05000289/FIN-2012007-02Inadequate TOL Sizing Evaluation for Jogging/Throttling Valves2012Q1The team identified a finding of very low safety significance (Green) involving a non-cited violation of 10 CFR Part 50, Appendix B, Criterion lll, Design Control, because Exelon had not verified the adequacy of the design regarding motor operated valve (MOV) thermal overload relay (TOL) sizing. Specifically, Exelon had not verified that TOL relays on safety-related low pressure injection (LPl) MOV circuits for the LPI injection valves, DH-V-4A(B), were properly sized to support the design function of repetitive jogging and throttling of the MOVs in response to design basis accidents. Exelon entered the issue into their corrective action program to evaluate the condition that the existing design analysis did not address TOL sizing for jogging MOVs. Exelon performed an initial review for operability of the LPI injection valves and included an extent-of-condition review for other engineered safeguards (ES) MOVs that are operated in a jogging mode to ensure the MOVs would not inadvertently trip under reasonable assumptions. The performance deficiency was determined to be more than minor because it was associated with the design control attribute of the Mitigating Systems Cornerstone and adversely affected the cornerstone objective of ensuring the availability, reliability, and capability of systems that respond to initiating events to prevent undesirable consequences.
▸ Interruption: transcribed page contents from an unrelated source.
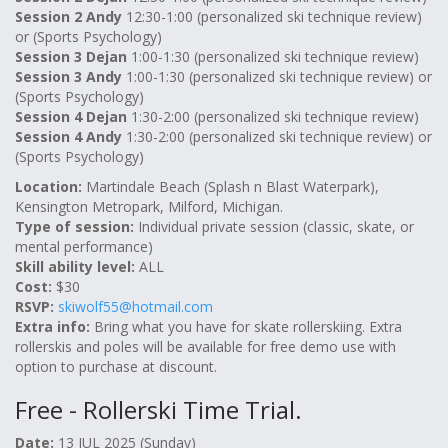
Session 2 Andy
12:30-1:00 (personalized ski technique review)
or (Sports Psychology)
Session 3 Dejan
1:00-1:30 (personalized ski technique review)
Session 3 Andy
1:00-1:30 (personalized ski technique review) or
(Sports Psychology)
Session 4 Dejan
1:30-2:00 (personalized ski technique review)
Session 4 Andy
1:30-2:00 (personalized ski technique review) or
(Sports Psychology)
Location:
Martindale Beach (Splash n Blast Waterpark),
Kensington Metropark, Milford, Michigan.
Type of session:
Individual private session (classic, skate, or
mental performance)
Skill ability level:
ALL
Cost:
$30
RSVP:
skiwolf55@hotmail.com
Extra info:
Bring what you have for skate rollerskiing. Extra
rollerskis and poles will be available for free demo use with
option to purchase at discount.
Free - Rollerski Time Trial.
Date:
13 JUL 2025 (Sunday)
The team evaluated the finding in accordance with IMC 0609, Significance Determination Process, Attachment 4, Phase 1 - Initial Screening and Characterization of Findings, The finding was determined to be of very low safety significance because it was a design deficiency confirmed not to result in a loss of operability. This finding was not assigned a cross-cutting aspect because it was a historical design issue not indicative of current performance.